WHAT TO PRODUCE: A line below contains "OU FAÇA UMA PESQUISA", and a later one contains "Verificar preço". Repeat both, with every line between them, exactly.

DATA FOR THE TASK:
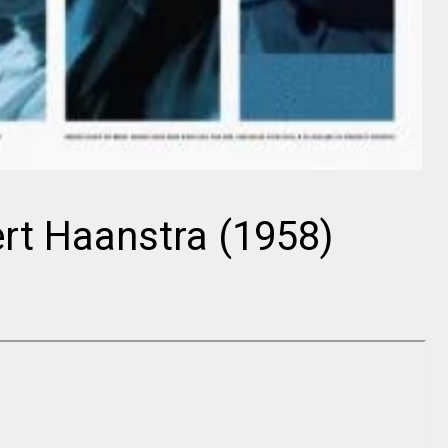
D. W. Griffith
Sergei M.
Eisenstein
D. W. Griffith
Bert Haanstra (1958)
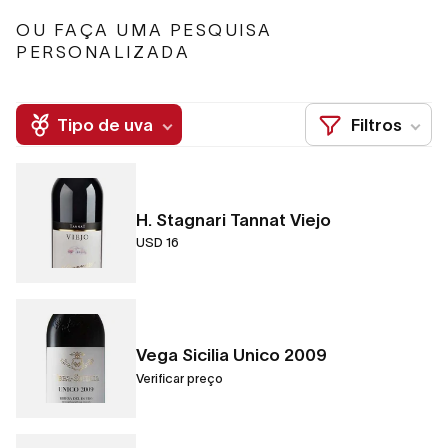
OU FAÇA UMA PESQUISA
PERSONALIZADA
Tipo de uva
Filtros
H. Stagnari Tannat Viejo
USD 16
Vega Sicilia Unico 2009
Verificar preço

* * *

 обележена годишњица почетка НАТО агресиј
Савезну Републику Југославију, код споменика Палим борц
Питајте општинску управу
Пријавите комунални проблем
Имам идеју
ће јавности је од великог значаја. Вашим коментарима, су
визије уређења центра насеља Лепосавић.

---

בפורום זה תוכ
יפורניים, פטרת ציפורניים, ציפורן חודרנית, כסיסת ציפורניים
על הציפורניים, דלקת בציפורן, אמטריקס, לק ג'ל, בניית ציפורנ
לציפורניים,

SOLUTION TO THIS TASK:
OU FAÇA UMA PESQUISA
PERSONALIZADA
Tipo de uva
Filtros
H. Stagnari Tannat Viejo
USD 16
Vega Sicilia Unico 2009
Verificar preço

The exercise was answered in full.